Moscow State University of Medicine and Dentistry of the Ministry of Healthcare, Russian Federation

Title: Effect of CPAP-treatment on the arterial stiffness and systemic inflammation in patients with metabolic syndrome and obstructive sleep apnea

Biography

Biography: Ayshat Yandieva

Abstract

Statement of the Problem:  The combination of metabolic syndrome (MetS) and obstructive sleep apnea (OSA) is characterized by a significant increase in cardiovascular risks. Some factors, such as systemic inflammation and arterial stiffening may mediate cardiovascular diseases in these patients. Arterial stiffness is widely accepted as early marker of atherosclerosis and cardiovascular outcomes. Systemic inflammation also plays an important role in the development of cardiovascular complications. The purpose of this study is to determine the effect of continuous positive airway pressure (CPAP) on arterial stiffness and plasma CRP levels in patients with MetS and OSA. Materials and methods: total of 74 patients with MetS and moderate-to-severe OSA were randomized to CPAP (n = 36) and non-CPAP (n = 38) treatment groups for 12 weeks to investigate the effects of CPAP-treatment on arterial stiffness and plasma CRP levels. Findings: Initially, there were no significant differences between the two groups for all the studied parameters.
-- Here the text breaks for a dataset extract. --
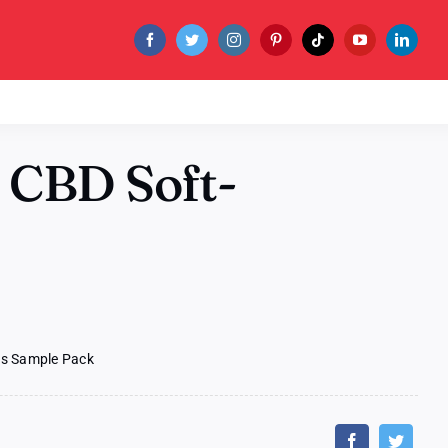
 CBD Soft-
ls Sample Pack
After 12 weeks of therapeutic CPAP, there was registered decrease in R/L-PWV (from 12,7±2,6 m/s to 11,1±3,4 m/s, p <0.05), CAVI (from 8,2±1,8 to 6,5 ±1,8, p <0.05), AIx (from 1,66±0,15 to 0,96±0,12, p<0,05), although change of ABI was not statistically significant. In non-CPAP patients, there was no reliable dynamic in parameters of arterial stiffness. Also, the CPAP-treatment patients presented lower circulating levels of CRP after 3 months of therapy: 6,17±0,52 mg/L vs. 8,32±0,44mg/L at the baseline (p<0,01). On the other hand, no significant differences were found in the control group of patients. Conclusions and significance: appropriate CPAP therapy in patients with MetS and OSA improves both vascular stiffness and chronic systemic inflammation, that leads to reducing general cardiovascular risks.